---- Data for review

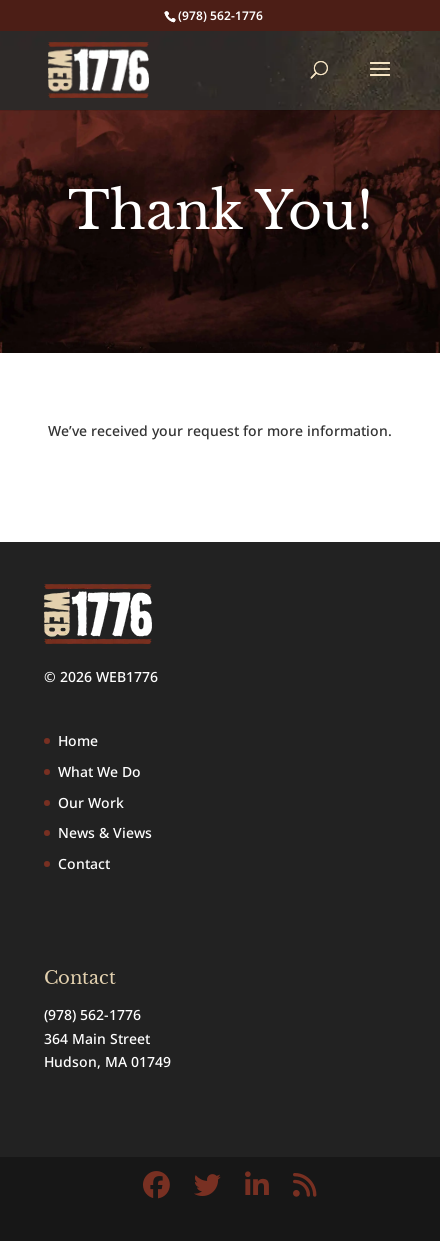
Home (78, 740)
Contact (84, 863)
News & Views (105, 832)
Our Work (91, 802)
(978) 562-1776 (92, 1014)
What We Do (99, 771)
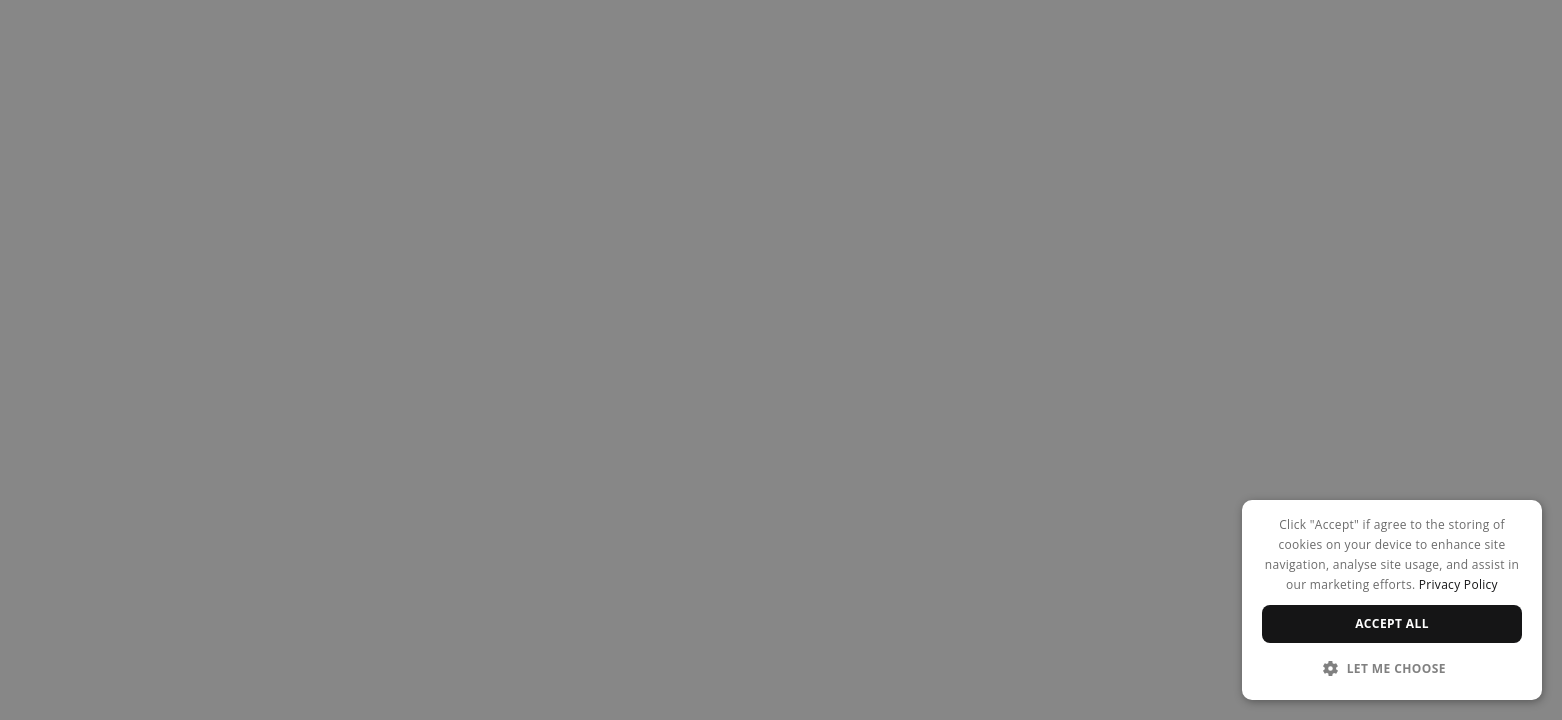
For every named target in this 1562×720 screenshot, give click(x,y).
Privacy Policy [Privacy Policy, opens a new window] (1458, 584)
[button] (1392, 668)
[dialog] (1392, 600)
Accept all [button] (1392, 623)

--------
---- Data for review

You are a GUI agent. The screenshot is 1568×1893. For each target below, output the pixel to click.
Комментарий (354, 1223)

--------

[Work item]
In the listing above, find the line containing "Home (78, 740)" and the line containing "Accept all [button] (1392, 623)", then write out both of them and every line between, exactly, with no pictures.

[Result]
Home (78, 740)
Contact (84, 863)
News & Views (105, 832)
Our Work (91, 802)
(978) 562-1776 (92, 1014)
What We Do (99, 771)
For every named target in this 1562×720 screenshot, give click(x,y).
Privacy Policy [Privacy Policy, opens a new window] (1458, 584)
[button] (1392, 668)
[dialog] (1392, 600)
Accept all [button] (1392, 623)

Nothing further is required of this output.